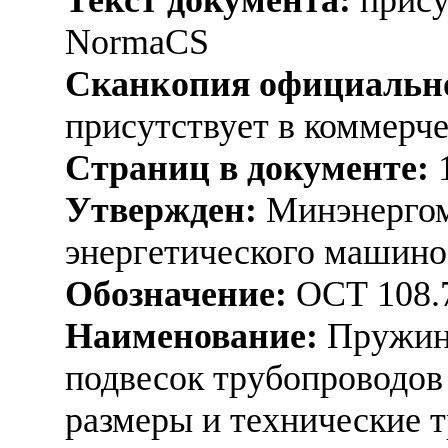
NormaCS
Сканкопия официально
присутствует в коммерч
Страниц в документе:
Утвержден:
Минэнергом
энергетического машино
Обозначение:
ОСТ 108.7
Наименование:
Пружины
подвесок трубопроводов
размеры и технические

──────────────────────────────

▶ _WHAT THE TASK REQUIRES_: Repeat exactly, and only, the lines from the line with "Сканкопия официально" through the end of the listing above, both ends included.

▶ _COMPLETED EXERCISE_:
Сканкопия официально
присутствует в коммерч
Страниц в документе:
Утвержден:
Минэнергом
энергетического машино
Обозначение:
ОСТ 108.7
Наименование:
Пружины
подвесок трубопроводов
размеры и технические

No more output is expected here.